Houston Chronicle

Indians must do to Astros what’s been done to them lately

‘17 Yankees, ‘16 Cubs captured 3 straight in rallying to series wins

- By Hunter Atkins STAFF WRITER hunter.atkins@chron.com twitter.com/hunteratki­ns35

The last time the Cleveland Indians won the World Series, gas cost 16 cents a gallon, the first Polaroid Land camera went on sale. and the Chicago Daily Tribune was three weeks from declaring “Dewey Defeats Truman.”

The world has changed a lot since 1948. The disappoint­ment of baseball in Cleveland has not.

LeBron James freed his city from its fatalistic complex by leading the Cavaliers to the 2016 NBA title, but the Indians have the longest ongoing championsh­ip drought of any American sports franchise. Another loss to the Astros, who won Games 1 and 2 in the best-of-five American League Division Series, will make it 70 years.

Indians manager Terry Francona led the 2004 Red Sox to the greatest comeback in baseball history. Down three games to none to the Yankees in the AL Championsh­ip Series, they won four consecutiv­e games, the only time in MLB history a team has rallied from that deficit.

Despite witnessing a baseball miracle then, Francona, who is managing his ninth trip to the playoffs, did not sound optimistic about countering the Astros.

“They’ve really kind of had their way with us,” he said.

Astros pitchers have overwhelme­d opposing batters. In the first two games of the series, the Indians totaled six hits and struck out 24 times. Francisco Lindor’s third-inning home run put the Indians up 1-0 in Game 2. Three innings later, their only lead of the series was gone.

After losing Game 2 in Houston 3-1 on Saturday and on the eve of Monday’s Game 3 in Cleveland, Francona addressed questions about the burden of needing to beat the Astros for three consecutiv­e games. In both press conference­s, he said the Astros would enjoy the Sunday off day more than the Indians.

“Show up on Monday and play for our baseball life,” Francona said of his team’s mentality. “Nobody wants to go home. So try to keep this thing going.”

Out of the 92 teams to compete in the Division Series, which MLB implemente­d in 1995, 10 have mounted comebacks after losing the first two games. Cleveland has seen it done before — just not from the victor’s side.

“It might be unfortunat­e that we know it can be done,” Indians reliever Andrew Miller said.

Last year, the Indians put together an AL-record 22-game winning streak and entered their Division Series as heavy favorites over the Yankees. Cleveland won the first two games before Miller took a loss in the next one, allowing a homer to Greg Bird for Game 3’s only run. Then the Indians imploded, and the Yankees’ “Baby Bombers” exploded as New York took the series in five games.
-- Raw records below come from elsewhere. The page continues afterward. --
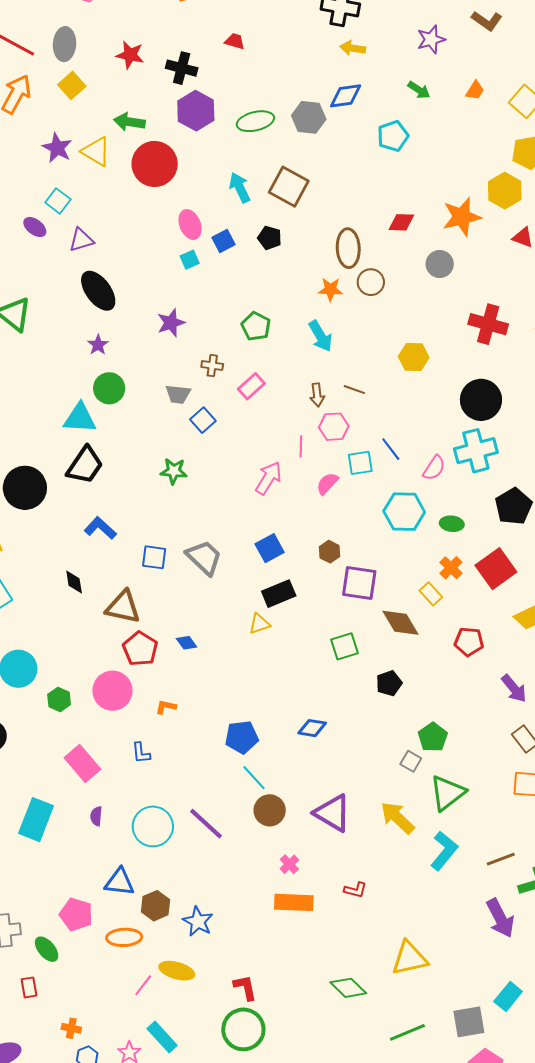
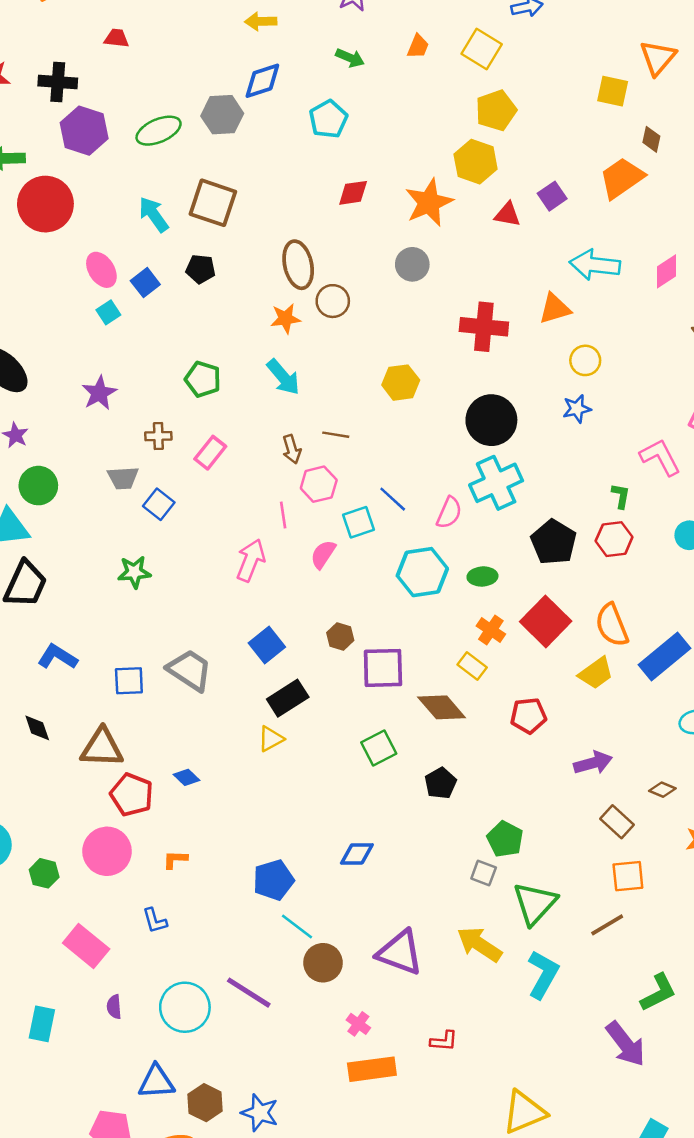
red diamond: (401, 222) -> (353, 193), moved
purple arrow: (514, 688) -> (593, 763), turned -56
cyan rectangle: (36, 820) -> (42, 1024), size x0.7
brown line: (501, 859) -> (607, 925), moved

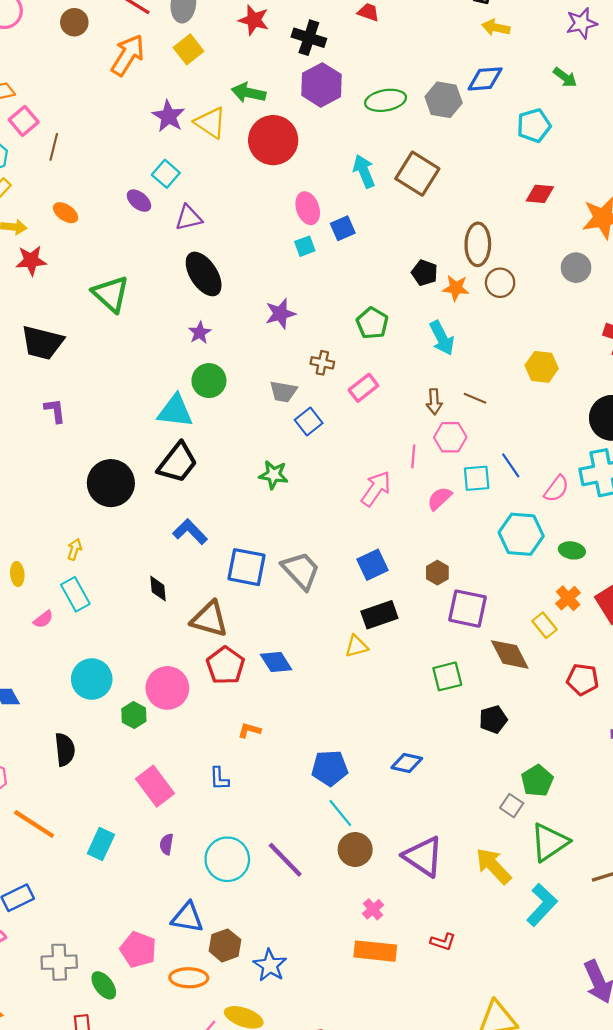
black pentagon: (201, 269) -> (425, 273), moved
blue square: (129, 681) -> (247, 567), size x1.4
blue diamond: (187, 777) -> (276, 662), size x1.4
pink circle: (107, 851) -> (167, 688), moved

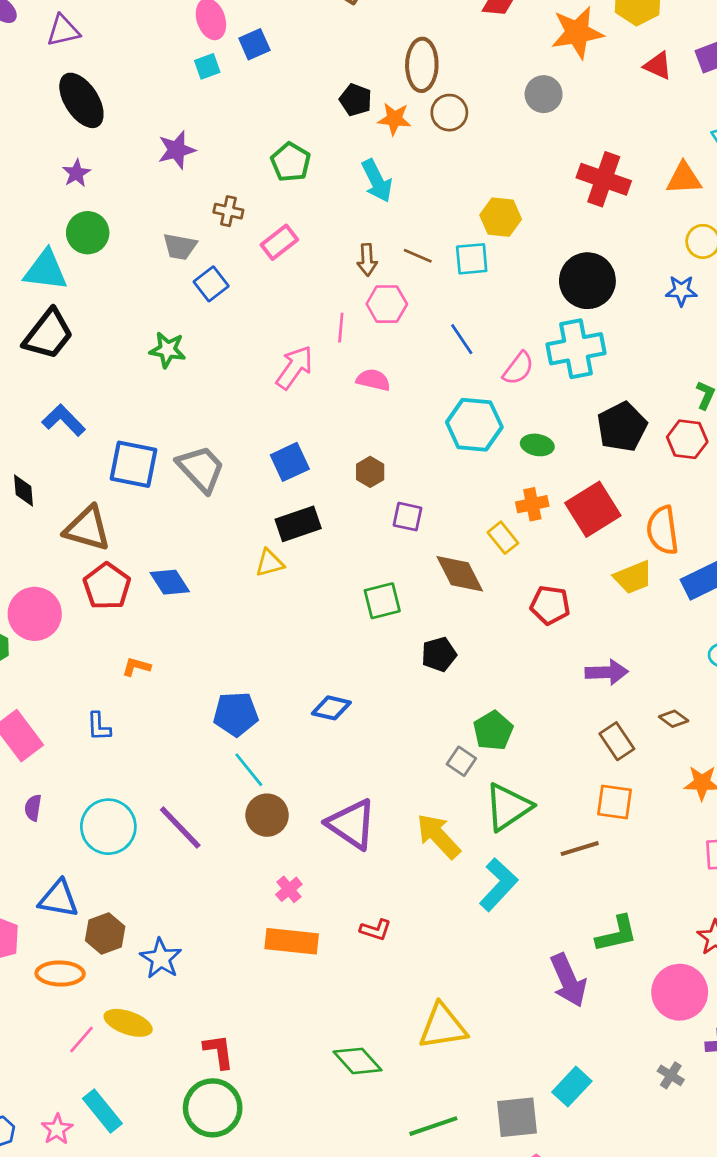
cyan square: (477, 478) -> (472, 259), moved
pink semicircle: (440, 498) -> (373, 380), turned 56
orange cross: (568, 598) -> (532, 504), turned 30
purple square: (468, 609) -> (407, 517), size x0.6

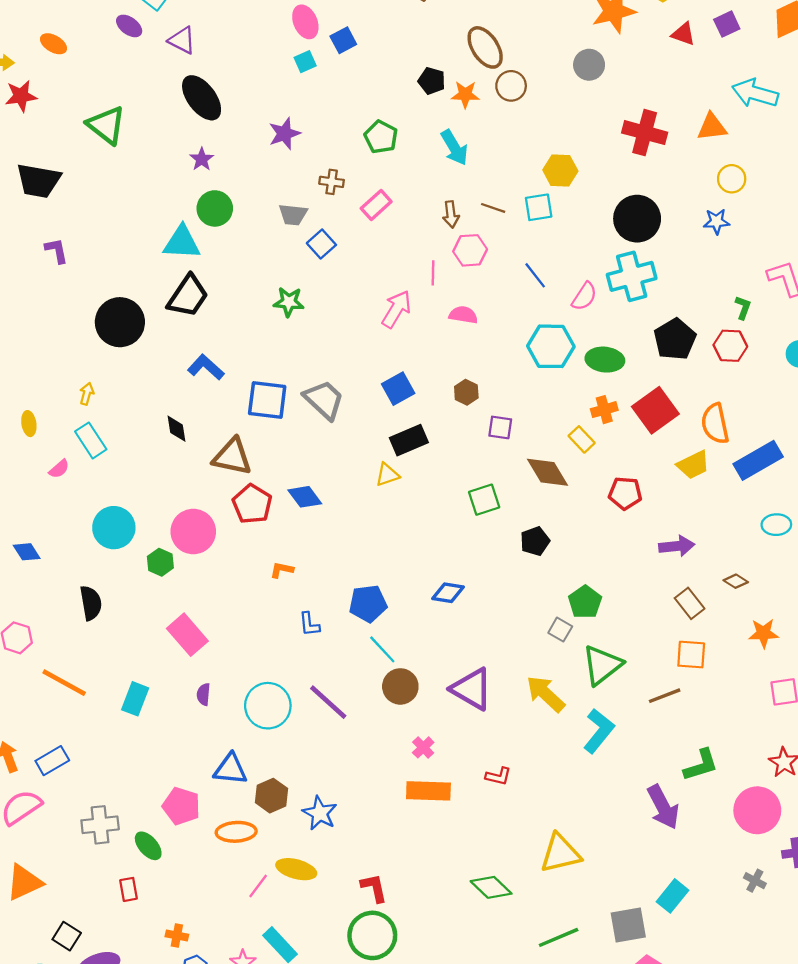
purple triangle: (63, 31) -> (182, 40), turned 44
brown ellipse: (422, 65) -> (485, 47), turned -30
green ellipse: (537, 445) -> (605, 360), size x1.4
blue L-shape: (99, 727) -> (309, 624), moved

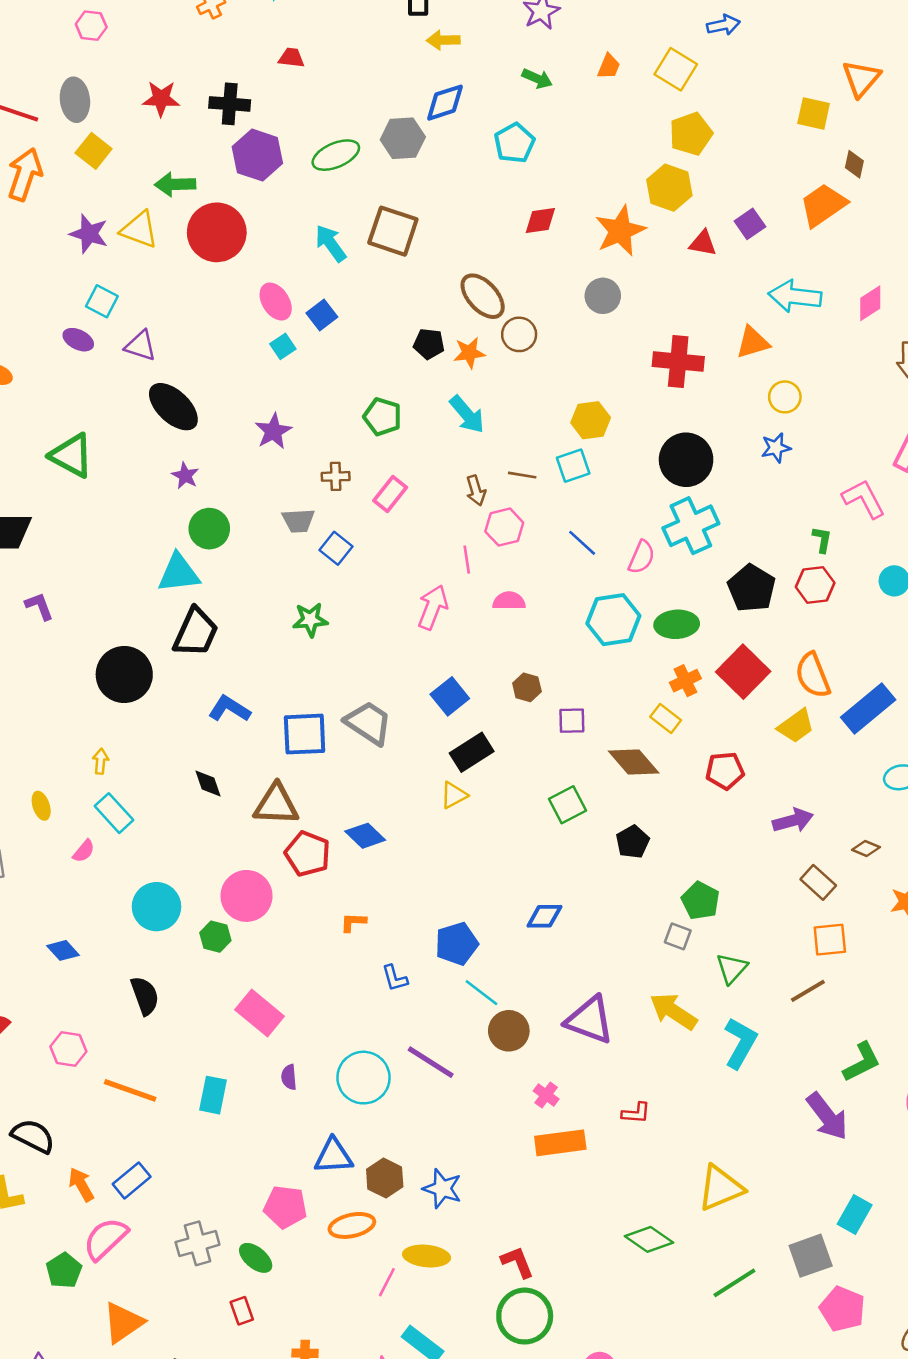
green triangle: (602, 665) -> (732, 968), size x0.7

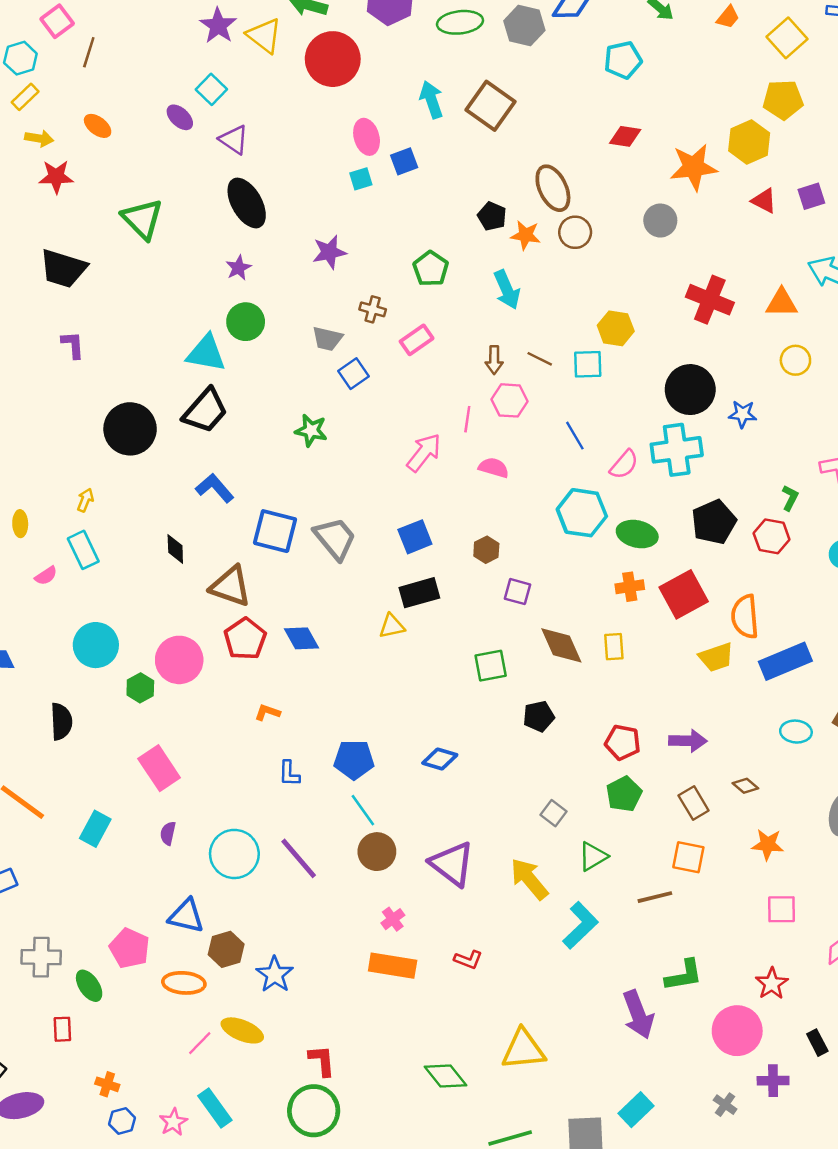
blue star: (776, 448) -> (743, 414), moved
yellow rectangle: (666, 719) -> (614, 647), moved, turned 32
red pentagon: (725, 771) -> (623, 742), moved
green pentagon: (700, 901) -> (624, 794), moved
The Indians squandered two wins in the 1999 Division Series by allowing 44 runs in three subsequent losses to the Red Sox.

Cleveland’s baseball bad luck runs deeper. The 1954 team won a then-American League record 111 games. Then came The Catch. Willie Mays turned back, sprinted toward the warning track and made an improbable over-theshoulde­r, no-look catch to keep Vic Wertz from breaking open Game 1 of the World Series. The New York Giants went on to a four-game sweep.

From 1995 to 2001, the Indians won six division titles in seven years but reached the World Series only in 1997. They were leading the Marlins 2-1 heading into the bottom of the ninth inning of Game 7, but Jose Mesa gave up a sacrifice fly to blow the save, and Charles Nagy let a ball deflect off his glove for a walk-off single in the 11th.

In 2007, the Indians had a 3-1 lead in the Championsh­ip Series before falling, again, to the Red Sox.

Of all their losses, none seemed so close to becoming the championsh­ip victory they spent decades chasing as Game 7 of the 2016 World Series. But the Cubs scored two 10th-inning runs and held on for an 8-7 victory, giving Chicago its first title since 1908 and leaving a loser’s curse in Cleveland. The Indians led that series 3-1, meaning in the last two years they’ve lost six consecutiv­e postseason games that could have been clinchers.

Indians third baseman Josh Donaldson has been on the winning side of a big playoff comeback. In his MVP year with the Blue Jays in 2015, Toronto came back from a 2-0 ALDS deficit to beat the Rangers. Not that he takes the Astros lightly.

“You have two not good ball teams but great ball teams,” Donaldson said. “Great ball teams take advantage of mistakes. It’s going to be magnified that much more. You start allowing a team to have that momentum, it can be dangerous.”

But Donaldson saw one Texas team crumble. He’s hoping the Astros will do the same.

“Things happen fast,” Donaldson said with a snap of his fingers. “Not everybody’s going to be perfect. Up to this point, they’ve played pretty much flawless. … But we still have an opportunit­y to crawl back from this.”